Dataset entries
-*-
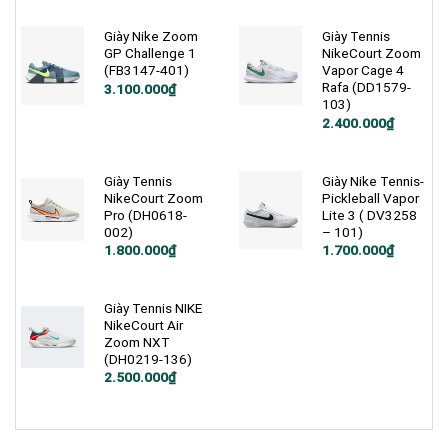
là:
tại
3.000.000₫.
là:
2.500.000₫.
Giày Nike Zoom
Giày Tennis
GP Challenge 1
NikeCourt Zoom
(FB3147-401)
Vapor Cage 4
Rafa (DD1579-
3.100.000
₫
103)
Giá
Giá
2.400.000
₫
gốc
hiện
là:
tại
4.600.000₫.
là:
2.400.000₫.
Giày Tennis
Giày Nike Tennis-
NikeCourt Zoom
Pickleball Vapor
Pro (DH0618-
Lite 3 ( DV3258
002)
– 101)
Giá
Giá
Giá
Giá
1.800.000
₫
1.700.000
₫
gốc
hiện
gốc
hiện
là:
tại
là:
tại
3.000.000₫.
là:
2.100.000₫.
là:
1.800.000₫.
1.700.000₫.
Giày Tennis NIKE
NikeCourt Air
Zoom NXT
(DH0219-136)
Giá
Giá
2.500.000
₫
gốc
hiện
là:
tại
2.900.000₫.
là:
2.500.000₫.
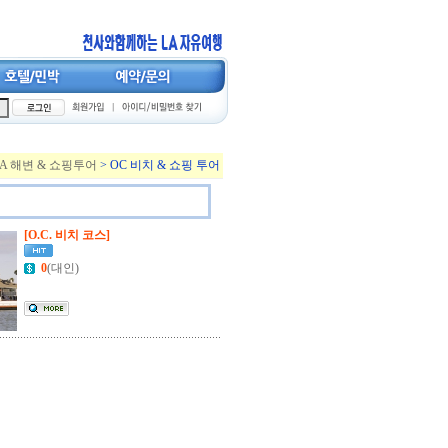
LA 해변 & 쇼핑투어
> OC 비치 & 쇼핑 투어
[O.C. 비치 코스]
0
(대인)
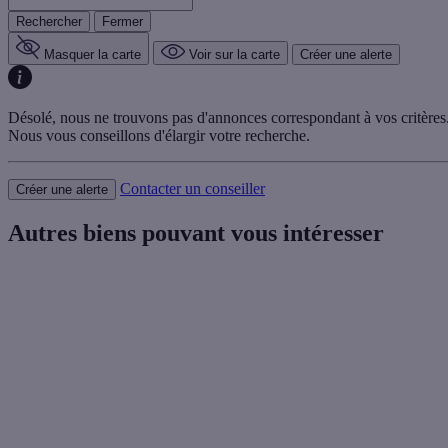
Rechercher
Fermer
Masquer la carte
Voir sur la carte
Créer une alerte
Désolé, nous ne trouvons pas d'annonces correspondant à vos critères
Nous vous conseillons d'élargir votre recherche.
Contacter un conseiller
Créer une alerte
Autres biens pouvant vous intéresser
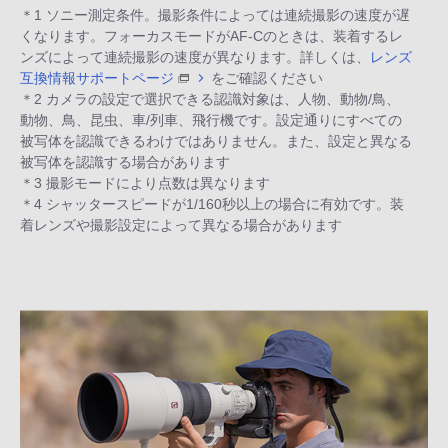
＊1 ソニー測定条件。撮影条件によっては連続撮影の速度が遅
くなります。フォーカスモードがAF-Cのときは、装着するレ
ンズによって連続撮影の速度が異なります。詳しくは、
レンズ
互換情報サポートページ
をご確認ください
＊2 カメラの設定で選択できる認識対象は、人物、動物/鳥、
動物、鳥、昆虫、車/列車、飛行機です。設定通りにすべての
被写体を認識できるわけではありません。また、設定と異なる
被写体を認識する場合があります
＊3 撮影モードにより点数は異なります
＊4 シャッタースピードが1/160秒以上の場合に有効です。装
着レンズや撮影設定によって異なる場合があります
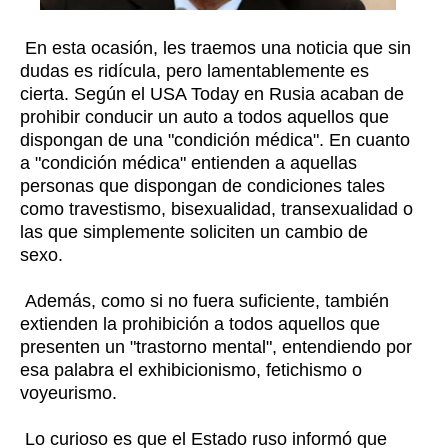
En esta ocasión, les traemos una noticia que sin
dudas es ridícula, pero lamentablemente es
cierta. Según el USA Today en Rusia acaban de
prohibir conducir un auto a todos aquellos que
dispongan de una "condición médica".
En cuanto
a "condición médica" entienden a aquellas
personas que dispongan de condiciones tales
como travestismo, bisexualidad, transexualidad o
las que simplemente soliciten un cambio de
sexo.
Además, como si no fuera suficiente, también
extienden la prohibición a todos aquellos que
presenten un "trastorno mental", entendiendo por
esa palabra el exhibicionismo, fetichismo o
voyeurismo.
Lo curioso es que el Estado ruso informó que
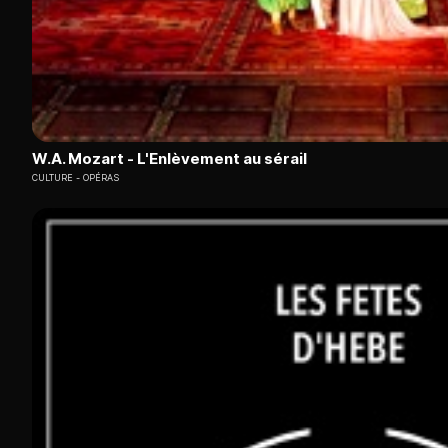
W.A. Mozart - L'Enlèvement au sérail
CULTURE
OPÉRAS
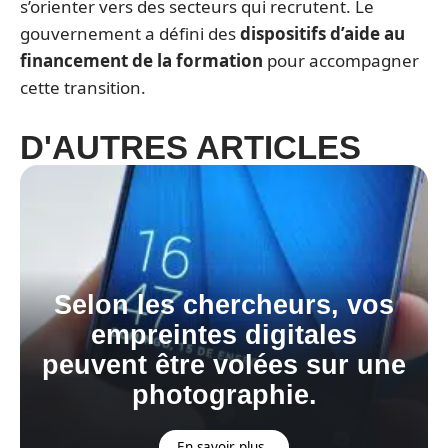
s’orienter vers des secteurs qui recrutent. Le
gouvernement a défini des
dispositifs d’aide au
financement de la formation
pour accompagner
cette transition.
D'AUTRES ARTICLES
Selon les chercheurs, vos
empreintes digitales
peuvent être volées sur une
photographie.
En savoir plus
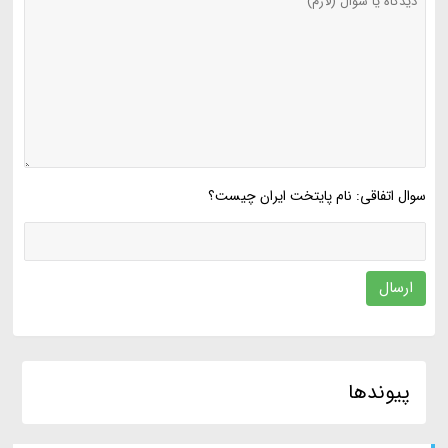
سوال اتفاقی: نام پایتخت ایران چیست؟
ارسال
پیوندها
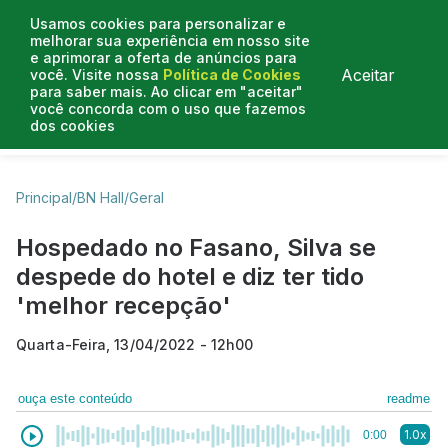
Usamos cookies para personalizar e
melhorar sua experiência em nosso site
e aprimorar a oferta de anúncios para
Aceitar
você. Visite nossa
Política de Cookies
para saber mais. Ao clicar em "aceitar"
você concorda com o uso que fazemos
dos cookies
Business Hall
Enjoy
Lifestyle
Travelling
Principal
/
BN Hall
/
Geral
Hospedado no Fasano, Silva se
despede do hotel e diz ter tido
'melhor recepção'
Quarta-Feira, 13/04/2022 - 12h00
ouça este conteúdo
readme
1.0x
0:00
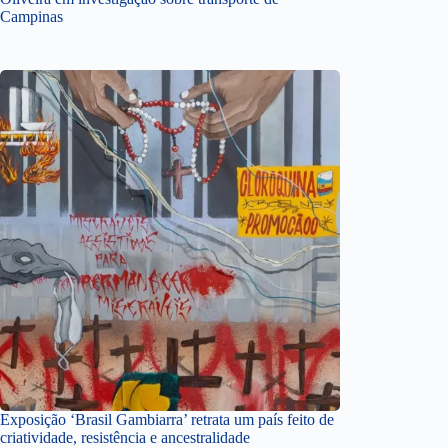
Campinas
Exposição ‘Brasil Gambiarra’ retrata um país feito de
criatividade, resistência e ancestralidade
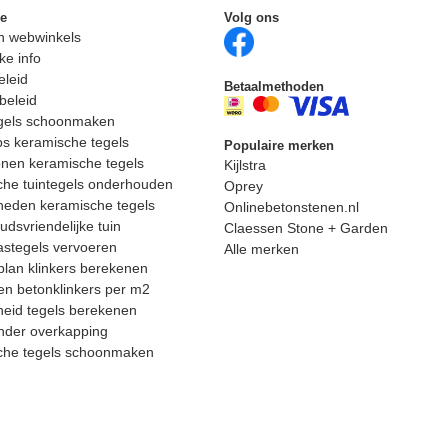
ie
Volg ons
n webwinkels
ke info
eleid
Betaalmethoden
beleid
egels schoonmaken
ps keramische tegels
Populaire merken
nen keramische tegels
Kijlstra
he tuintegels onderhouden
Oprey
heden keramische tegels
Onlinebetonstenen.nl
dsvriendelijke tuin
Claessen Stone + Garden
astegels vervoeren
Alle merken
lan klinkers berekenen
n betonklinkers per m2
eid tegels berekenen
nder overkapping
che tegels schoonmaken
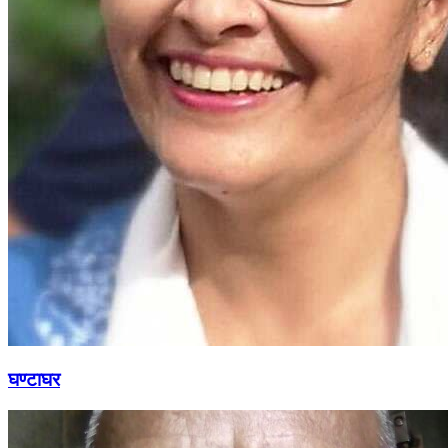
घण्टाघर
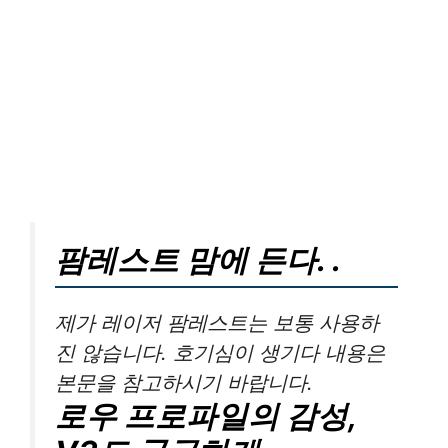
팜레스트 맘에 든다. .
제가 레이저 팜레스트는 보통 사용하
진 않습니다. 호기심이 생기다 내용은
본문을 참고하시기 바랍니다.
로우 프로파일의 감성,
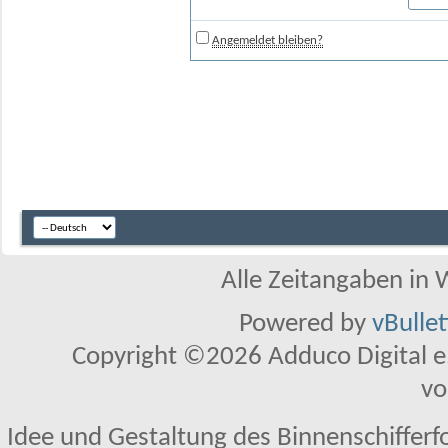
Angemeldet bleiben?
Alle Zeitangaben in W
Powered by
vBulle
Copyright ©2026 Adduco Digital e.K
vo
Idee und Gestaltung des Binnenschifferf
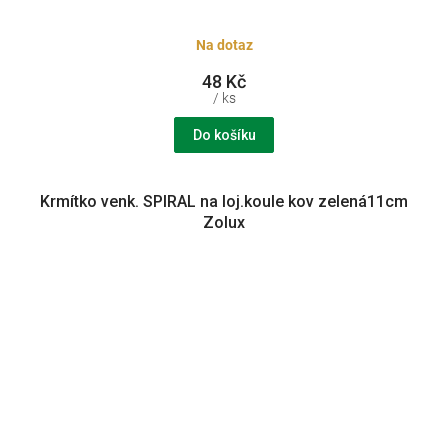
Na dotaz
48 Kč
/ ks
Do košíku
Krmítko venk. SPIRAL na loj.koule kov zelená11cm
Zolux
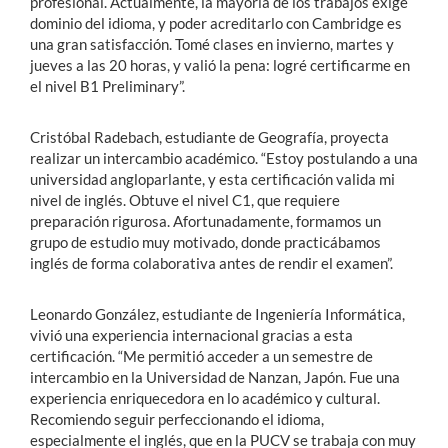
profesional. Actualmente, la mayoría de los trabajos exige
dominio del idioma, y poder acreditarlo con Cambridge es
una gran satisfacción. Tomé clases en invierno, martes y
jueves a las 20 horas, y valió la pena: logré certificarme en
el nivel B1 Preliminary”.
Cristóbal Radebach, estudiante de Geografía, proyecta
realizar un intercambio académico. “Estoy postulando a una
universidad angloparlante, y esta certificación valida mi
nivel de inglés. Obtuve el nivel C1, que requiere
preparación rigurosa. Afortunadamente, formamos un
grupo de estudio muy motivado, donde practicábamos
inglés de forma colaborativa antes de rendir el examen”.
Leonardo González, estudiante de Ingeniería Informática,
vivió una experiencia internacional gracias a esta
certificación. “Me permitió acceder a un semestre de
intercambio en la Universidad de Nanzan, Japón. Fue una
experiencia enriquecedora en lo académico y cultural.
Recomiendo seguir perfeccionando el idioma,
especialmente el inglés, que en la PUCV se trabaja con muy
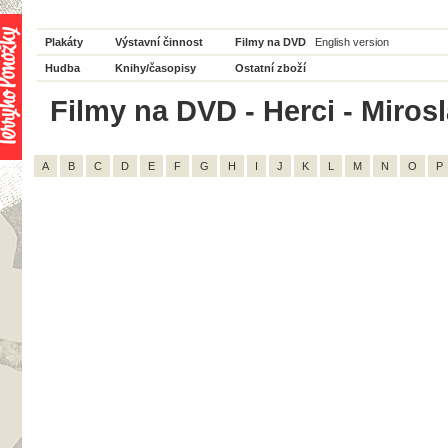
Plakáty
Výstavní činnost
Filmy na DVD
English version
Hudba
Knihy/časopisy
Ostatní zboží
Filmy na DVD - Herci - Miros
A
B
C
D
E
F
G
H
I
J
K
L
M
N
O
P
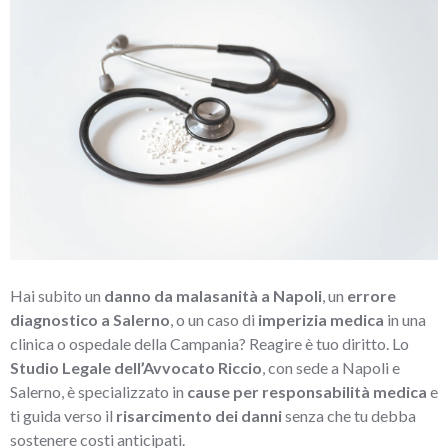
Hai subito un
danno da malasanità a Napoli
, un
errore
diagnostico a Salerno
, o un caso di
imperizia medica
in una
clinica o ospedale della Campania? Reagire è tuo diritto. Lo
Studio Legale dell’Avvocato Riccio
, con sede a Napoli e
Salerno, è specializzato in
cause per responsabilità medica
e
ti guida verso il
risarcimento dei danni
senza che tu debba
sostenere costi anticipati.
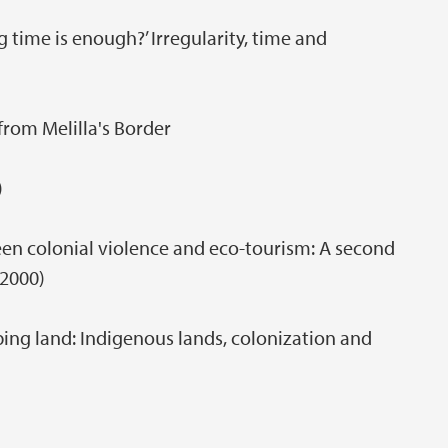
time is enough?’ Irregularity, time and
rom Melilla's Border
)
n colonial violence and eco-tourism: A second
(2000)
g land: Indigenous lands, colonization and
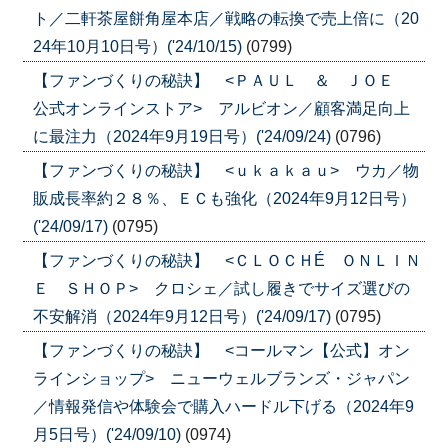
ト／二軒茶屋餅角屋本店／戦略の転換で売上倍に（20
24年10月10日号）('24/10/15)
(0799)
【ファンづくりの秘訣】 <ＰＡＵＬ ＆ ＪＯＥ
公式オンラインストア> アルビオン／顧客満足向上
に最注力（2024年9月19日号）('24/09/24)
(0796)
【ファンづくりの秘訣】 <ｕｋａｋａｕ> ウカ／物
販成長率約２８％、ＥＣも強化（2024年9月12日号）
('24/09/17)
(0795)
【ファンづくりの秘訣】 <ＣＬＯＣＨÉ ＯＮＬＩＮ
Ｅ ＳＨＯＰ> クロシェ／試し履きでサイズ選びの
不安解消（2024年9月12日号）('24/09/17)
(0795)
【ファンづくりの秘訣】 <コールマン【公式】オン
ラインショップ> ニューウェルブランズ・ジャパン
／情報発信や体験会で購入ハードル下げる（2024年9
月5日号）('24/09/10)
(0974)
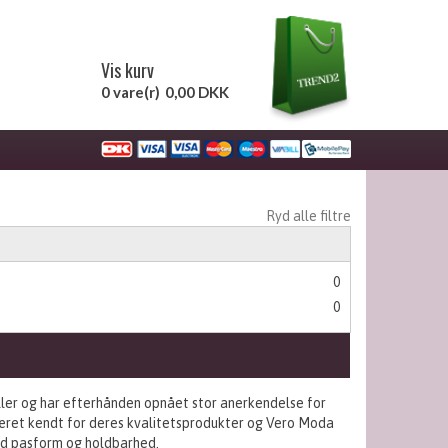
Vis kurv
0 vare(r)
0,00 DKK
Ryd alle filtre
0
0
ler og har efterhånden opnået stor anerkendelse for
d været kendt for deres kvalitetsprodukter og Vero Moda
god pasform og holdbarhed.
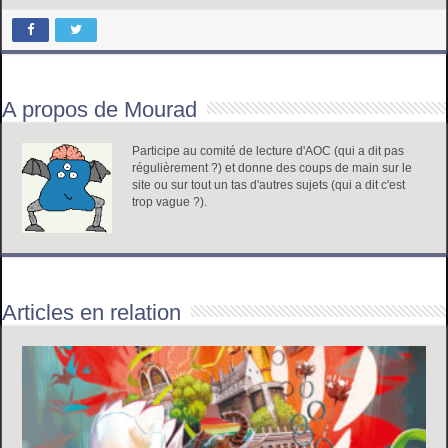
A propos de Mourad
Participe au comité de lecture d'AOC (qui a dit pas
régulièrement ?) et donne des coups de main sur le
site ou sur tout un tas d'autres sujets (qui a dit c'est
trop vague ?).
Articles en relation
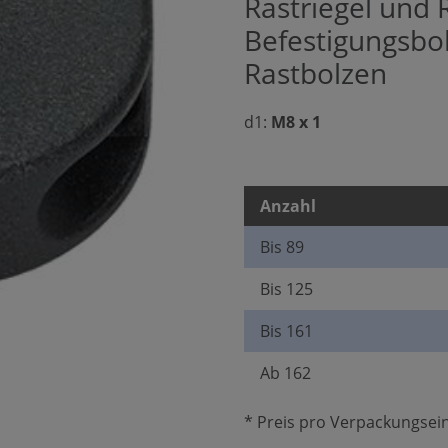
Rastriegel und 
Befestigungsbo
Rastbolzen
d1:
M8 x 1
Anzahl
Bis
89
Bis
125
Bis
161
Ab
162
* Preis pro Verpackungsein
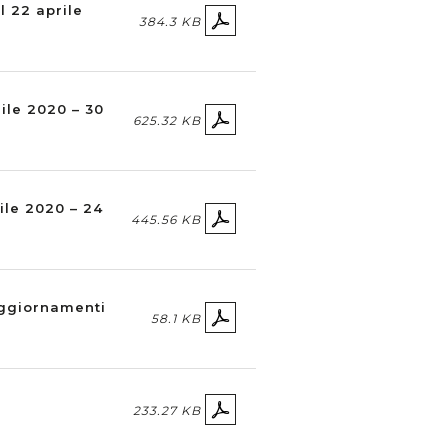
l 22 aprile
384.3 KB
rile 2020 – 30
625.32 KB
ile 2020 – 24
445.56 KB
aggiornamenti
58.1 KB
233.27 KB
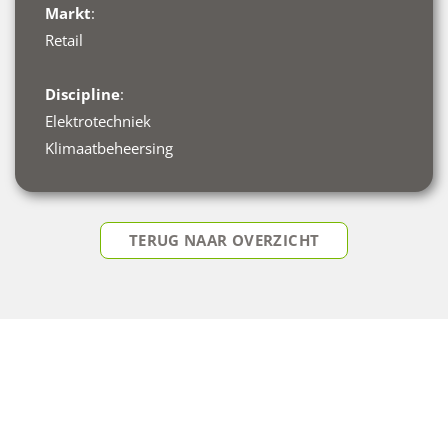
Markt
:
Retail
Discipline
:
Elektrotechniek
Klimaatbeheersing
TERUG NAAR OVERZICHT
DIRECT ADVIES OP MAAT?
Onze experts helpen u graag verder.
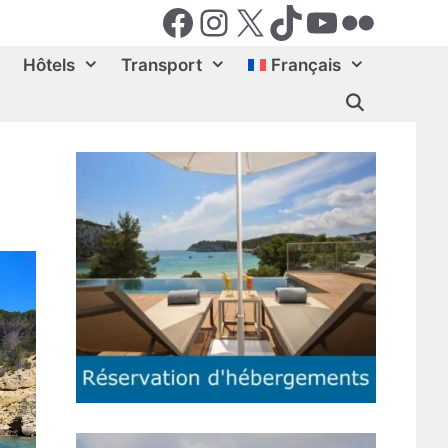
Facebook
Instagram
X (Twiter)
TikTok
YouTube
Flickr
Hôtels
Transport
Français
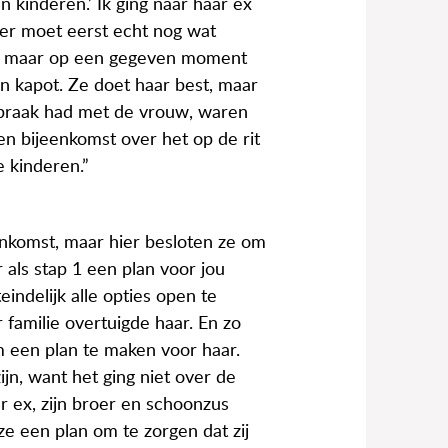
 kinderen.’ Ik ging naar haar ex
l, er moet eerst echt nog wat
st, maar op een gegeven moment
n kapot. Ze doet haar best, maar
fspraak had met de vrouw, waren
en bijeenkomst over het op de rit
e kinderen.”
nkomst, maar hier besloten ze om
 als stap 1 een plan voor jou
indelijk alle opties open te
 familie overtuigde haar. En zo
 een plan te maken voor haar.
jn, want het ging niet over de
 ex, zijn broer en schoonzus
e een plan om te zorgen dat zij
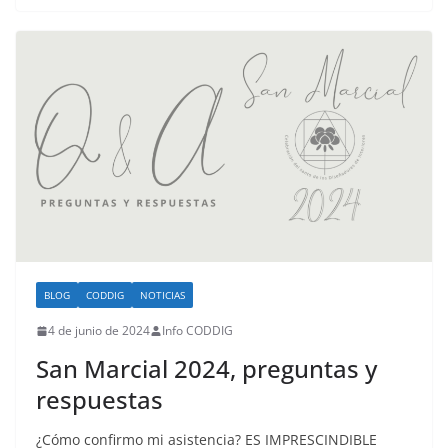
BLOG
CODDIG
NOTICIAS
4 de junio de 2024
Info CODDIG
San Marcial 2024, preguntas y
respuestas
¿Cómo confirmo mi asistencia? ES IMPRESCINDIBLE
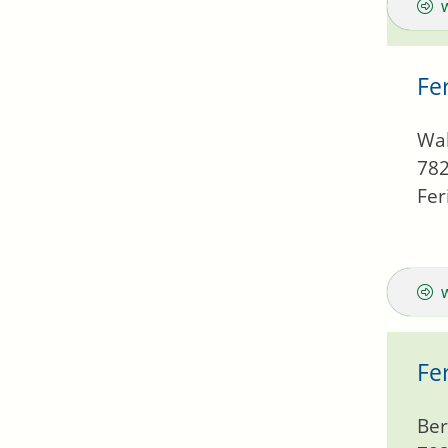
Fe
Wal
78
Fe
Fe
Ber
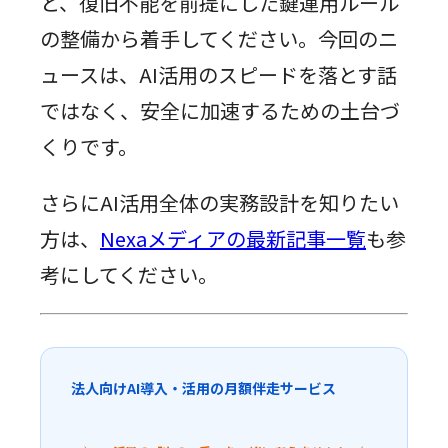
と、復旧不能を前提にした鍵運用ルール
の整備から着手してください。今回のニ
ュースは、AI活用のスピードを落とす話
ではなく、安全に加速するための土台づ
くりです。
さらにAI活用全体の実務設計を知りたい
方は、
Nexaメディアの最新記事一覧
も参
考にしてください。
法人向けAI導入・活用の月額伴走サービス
-*-
WHAT YOU NEED TO DO: Copy every line from the records that holds the string "como".

EXERCISE SOLUTION:
como travestismo, bisexualidad, transexualidad o
Además, como si no fuera suficiente, también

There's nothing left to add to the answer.